サブスクライバーがパブリッシャーからメッセージを受信したら、パブリッシャーと同じ方法でサブスクライバーに Wi-Fi Aware ネットワークをリクエストします。
NetworkSpecifier
の作成時にポートを指定しないでください。ネットワーク接続が利用可能なとき、変更されたとき、または失われたときに、該当するコールバック メソッドが呼び出されます。サブスクライバーで
onAvailable()
メソッドが呼び出されると、パブリッシャーのServerSocket
と通信するためにSocket
を開くことができるNetwork
オブジェクトが利用可能になります。ただし、ServerSocket
の IPv6 アドレスとポートが既知である必要があります。これらはonCapabilitiesChanged()
コールバックで提供されるNetworkCapabilities
オブジェクトから取得します。Kotlin
val peerAwareInfo = networkCapabilities.transportInfo as WifiAwareNetworkInfo val peerIpv6 = peerAwareInfo.peerIpv6Addr val peerPort = peerAwareInfo.port ... val socket = network.getSocketFactory().createSocket(peerIpv6, peerPort)
Java
WifiAwareNetworkInfo peerAwareInfo = (WifiAwareNetworkInfo) networkCapabilities.getTransportInfo(); Inet6Address peerIpv6 = peerAwareInfo.getPeerIpv6Addr(); int peerPort = peerAwareInfo.getPort(); ... Socket socket = network.getSocketFactory().createSocket(peerIpv6, peerPort);
ネットワーク接続が完了したら、
unregisterNetworkCallback()
を呼び出します。
ピアの距離測定と位置情報に基づく検出
Wi-Fi RTT 位置情報の機能を備えたデバイスでは、ピアとの距離を直接測定し、この情報を使用して Wi-Fi Aware サービスの検出を制限できます。
Wi-Fi RTT API を使用すると、MAC アドレスまたは PeerHandle を使用して、Wi-Fi Aware ピアの距離を直接測定できます。
Wi-Fi Aware 検出は、特定のジオフェンス内のサービスのみを検出するように制限できます。
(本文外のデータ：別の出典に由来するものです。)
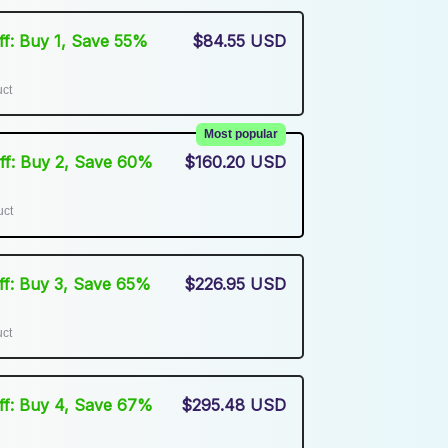
Off: Buy 1, Save 55%
$84.55 USD
uct
Most popular
Off: Buy 2, Save 60%
$160.20 USD
uct
Off: Buy 3, Save 65%
$226.95 USD
uct
Off: Buy 4, Save 67%
$295.48 USD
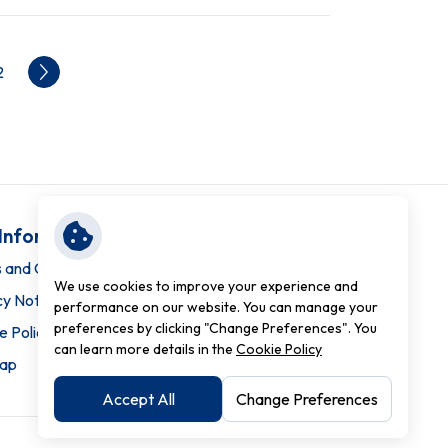
2
 Information
 and Conditions
We use cookies to improve your experience and
cy Notice
performance on our website. You can manage your
preferences by clicking "Change Preferences". You
e Policy
can learn more details in the
Cookie Policy
map
Accept All
Change Preferences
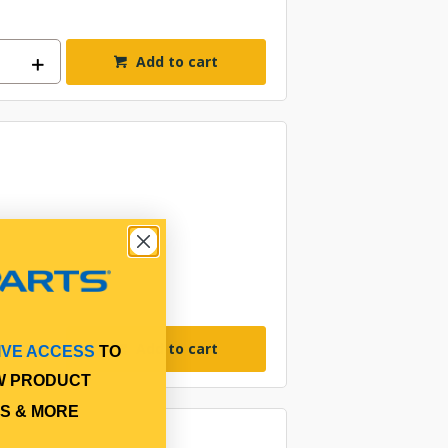
Add to cart
Add to cart
IVE ACCESS
TO
W PRODUCT
S & MORE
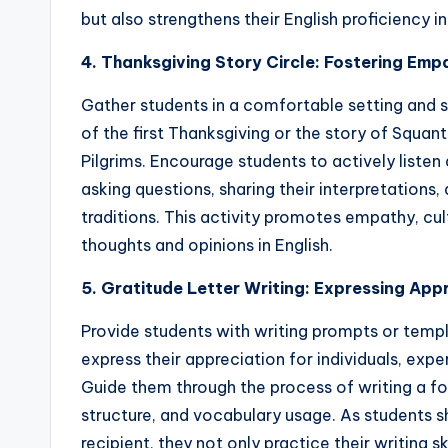
but also strengthens their English proficiency i
4. Thanksgiving Story Circle: Fostering Emp
Gather students in a comfortable setting and s
of the first Thanksgiving or the story of Squa
Pilgrims. Encourage students to actively listen 
asking questions, sharing their interpretations,
traditions. This activity promotes empathy, cul
thoughts and opinions in English.
5. Gratitude Letter Writing: Expressing Appr
Provide students with writing prompts or templ
express their appreciation for individuals, exper
Guide them through the process of writing a f
structure, and vocabulary usage. As students sh
recipient, they not only practice their writing s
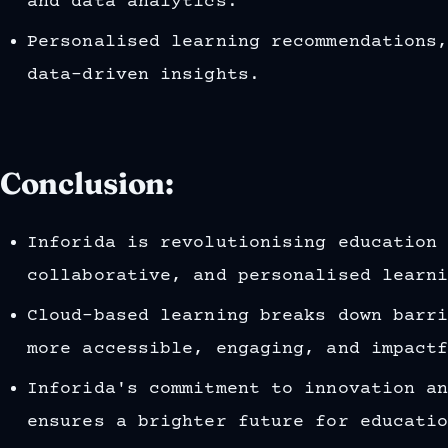
and data analytics.
Personalised learning recommendations
data-driven insights.
Conclusion:
Inforida is revolutionising education
collaborative, and personalised learn
Cloud-based learning breaks down barr
more accessible, engaging, and impact
Inforida's commitment to innovation a
ensures a brighter future for educati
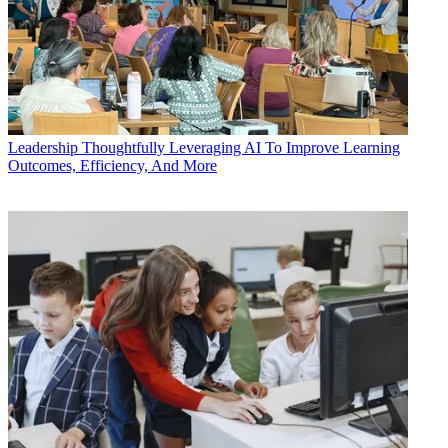
Leadership
Thoughtfully Leveraging AI To Improve Learning
Outcomes, Efficiency, And More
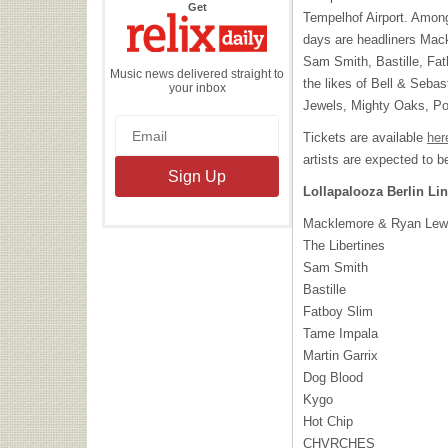
the
Get
Tempelhof Airport. Among
Relix
Daily
days are headliners Mac
Sam Smith, Bastille, Fa
Music news delivered straight to
the likes of Bell & Seba
your inbox
Jewels, Mighty Oaks, P
Tickets are available
her
artists are expected to 
Lollapalooza Berlin Li
Macklemore & Ryan Lew
The Libertines
Sam Smith
Bastille
Fatboy Slim
Tame Impala
Martin Garrix
Dog Blood
Kygo
Hot Chip
CHVRCHES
たとえば、3 メートル(3,000 mm として指定)より近くなく、10 m(10,000 mm として指定)より遠くない、"Aware_File_Share_Service_Name"
サービスを公開しているデバイスを検出できるようにジオフェンスを設定できます。
ジオフェンスを有効にするには、パブリッシャーとサブスクライバーの両方で対応する必要があります。
パブリッシャーは、setRangingEnabled(true) を使用して、公開されたサービスで距離測定を有効にする必要があります。
パブリッシャーで距離測定を有効にしないと、サブスクライバーによって指定されたジオフェンス制約が無視され、距離を無視して通常の検出が行われます。
サブスクライバーは、setMinDistanceMm と setMaxDistanceMm を組み合わせてジオフェンスを指定する必要があります。
どちらの値でも、距離が指定されていない場合は制限がないことを意味します。最大距離のみを指定すると、最小距離は 0 になります。最小距離のみを指定すると、最大距離は指定されません。
ジオフェンス内でピアサービスが検出されると、ピアとの距離を測定する onServiceDiscoveredWithinRange コールバックがトリガーされます。これにより、必要に応じてダイレクト Wi-Fi RTT API を呼び出し、後で距離を測定できます。